• **About this exercise**
Please retype all of the data below, word for word.

• **Supplied material**
== Segment start ==

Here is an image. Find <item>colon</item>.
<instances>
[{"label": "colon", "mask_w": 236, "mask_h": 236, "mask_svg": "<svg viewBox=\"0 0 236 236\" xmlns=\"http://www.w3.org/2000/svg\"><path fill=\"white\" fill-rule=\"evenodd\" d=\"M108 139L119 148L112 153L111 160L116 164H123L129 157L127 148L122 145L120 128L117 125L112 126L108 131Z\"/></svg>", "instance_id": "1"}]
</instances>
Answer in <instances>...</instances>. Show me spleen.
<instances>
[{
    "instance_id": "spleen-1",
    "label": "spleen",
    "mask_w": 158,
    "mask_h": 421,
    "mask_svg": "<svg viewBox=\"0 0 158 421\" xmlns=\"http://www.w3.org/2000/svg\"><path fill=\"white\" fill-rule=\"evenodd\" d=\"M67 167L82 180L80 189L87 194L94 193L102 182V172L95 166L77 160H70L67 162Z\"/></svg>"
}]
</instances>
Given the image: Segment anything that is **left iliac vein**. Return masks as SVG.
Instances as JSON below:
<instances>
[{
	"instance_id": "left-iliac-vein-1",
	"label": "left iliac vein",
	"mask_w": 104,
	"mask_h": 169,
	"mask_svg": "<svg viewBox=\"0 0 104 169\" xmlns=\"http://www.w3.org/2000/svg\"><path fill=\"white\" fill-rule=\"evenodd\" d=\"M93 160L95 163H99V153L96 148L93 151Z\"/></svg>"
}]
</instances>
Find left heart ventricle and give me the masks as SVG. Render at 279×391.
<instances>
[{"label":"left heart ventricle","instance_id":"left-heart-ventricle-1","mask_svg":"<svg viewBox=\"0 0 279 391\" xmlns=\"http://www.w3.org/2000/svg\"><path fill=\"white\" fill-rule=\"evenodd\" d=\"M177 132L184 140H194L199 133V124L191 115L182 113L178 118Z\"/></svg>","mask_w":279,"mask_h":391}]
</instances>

== Segment end ==

• **Response**
Here is an image. Find <item>colon</item>.
<instances>
[{"label": "colon", "mask_w": 236, "mask_h": 236, "mask_svg": "<svg viewBox=\"0 0 236 236\" xmlns=\"http://www.w3.org/2000/svg\"><path fill=\"white\" fill-rule=\"evenodd\" d=\"M108 139L119 148L112 153L111 160L116 164H123L129 157L127 148L122 145L120 128L117 125L112 126L108 131Z\"/></svg>", "instance_id": "1"}]
</instances>
Answer in <instances>...</instances>. Show me spleen.
<instances>
[{
    "instance_id": "spleen-1",
    "label": "spleen",
    "mask_w": 158,
    "mask_h": 421,
    "mask_svg": "<svg viewBox=\"0 0 158 421\" xmlns=\"http://www.w3.org/2000/svg\"><path fill=\"white\" fill-rule=\"evenodd\" d=\"M67 167L82 180L80 189L87 194L94 193L102 182V172L95 166L77 160H70L67 162Z\"/></svg>"
}]
</instances>
Given the image: Segment anything that is **left iliac vein**. Return masks as SVG.
Instances as JSON below:
<instances>
[{
	"instance_id": "left-iliac-vein-1",
	"label": "left iliac vein",
	"mask_w": 104,
	"mask_h": 169,
	"mask_svg": "<svg viewBox=\"0 0 104 169\" xmlns=\"http://www.w3.org/2000/svg\"><path fill=\"white\" fill-rule=\"evenodd\" d=\"M93 160L95 163H99V153L96 148L93 151Z\"/></svg>"
}]
</instances>
Find left heart ventricle and give me the masks as SVG. Render at 279×391.
<instances>
[{"label":"left heart ventricle","instance_id":"left-heart-ventricle-1","mask_svg":"<svg viewBox=\"0 0 279 391\" xmlns=\"http://www.w3.org/2000/svg\"><path fill=\"white\" fill-rule=\"evenodd\" d=\"M177 132L184 140H194L199 133V124L191 115L182 113L178 118Z\"/></svg>","mask_w":279,"mask_h":391}]
</instances>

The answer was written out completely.